Prof. Ralf Bauer is working with the Dual Source CT scanner SOMATOM Force.

Prof. Ralf Bauer, partner at RNS Gemeinschaftspraxis Wiesbaden

That being said, this is another area where Bauer believes AI applications will be of assistance. “AI applications will allow us to diagnose patients faster, more consistently, and with fewer errors, so we stand to gain not only time but also confidence – confidence in the robustness of the diagnosis and time to talk to the patient. No one leaves our practice without receiving a detailed explanation of the findings.”

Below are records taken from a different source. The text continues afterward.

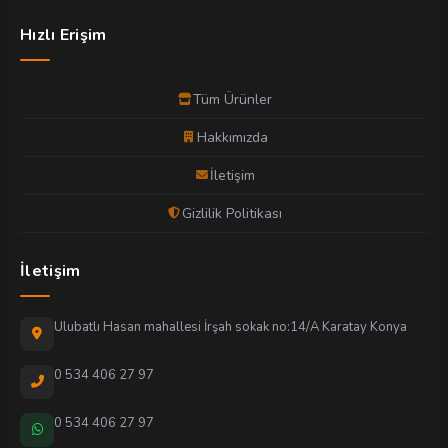
Hızlı Erişim
Tüm Ürünler
Hakkımızda
İletişim
Gizlilik Politikası
İletişim
Ulubatlı Hasan mahallesi İrşah sokak no:14/A Karatay Konya
0 534 406 27 97
0 534 406 27 97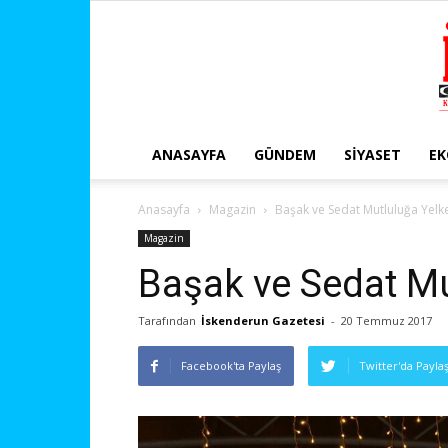
ANASAYFA
GÜNDEM
SIYASET
E
Anasayfa
Magazin
Başak ve Sedat Mutluluğa Yelke
Magazin
Başak ve Sedat Mu
Tarafından
İskenderun Gazetesi
-
20 Temmuz 2017
Facebook'ta Paylaş
Twitter'da Payla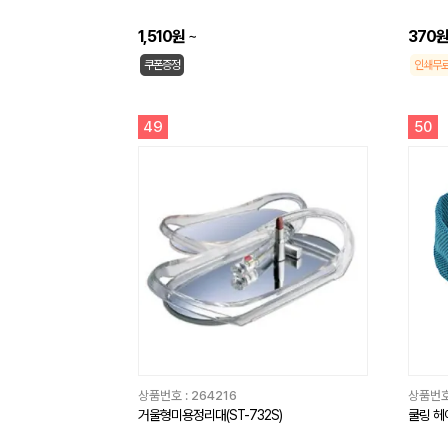
1,510원
~
370
쿠폰증정
인쇄무
49
50
상품번호 :
264216
상품번호
거울형미용정리대(ST-732S)
쿨링 헤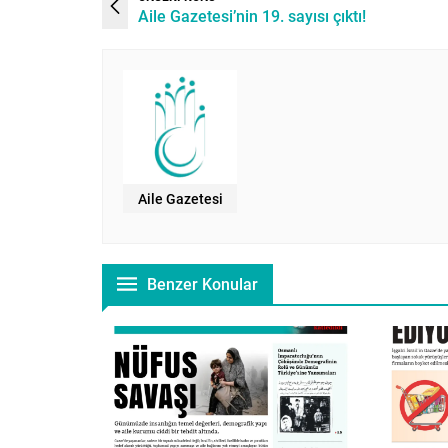
Aile Gazetesi’nin 19. sayısı çıktı!
Aile Gazetesi
Benzer Konular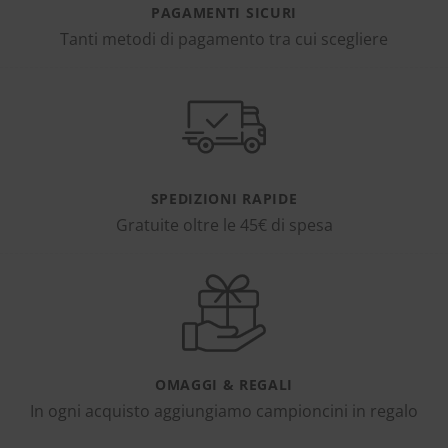
PAGAMENTI SICURI
Tanti metodi di pagamento tra cui scegliere
SPEDIZIONI RAPIDE
Gratuite oltre le 45€ di spesa
OMAGGI & REGALI
In ogni acquisto aggiungiamo campioncini in regalo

Time and confidence in the robustness of the diagnosis are also essential in terms of the radiologist’s growing influence on disease management, which goes well beyond simply detecting pathological changes. “Of course, we also participate in the tumor boards at the hospital locations – as highly specialized advisers on an equal footing with other clinical partners,” says Bauer. “We’ll have even more to offer in this role if we can use AI applications to gather more information from the scans with regard to therapeutic planning or the prognosis.” Thanks to the excellent quality of the scans, Bauer and his partners are also in a position to participate in the development of new algorithms. RNS Gemeinschaftspraxis is currently one of only two centers in the world that are testing a new ultra-high resolution scan mode for chest CT version for detecting small nodules and very early signs of fibrosis in the lungs. This would not have been possible without a high-end device.

By Hildegard Kaulen

Hildegard Kaulen, PhD, is a molecular biologist. Following positions at Rockefeller University in New York and Massachusetts General Hospital in Boston, she now works as a freelance science journalist for newspapers and scientific magazines.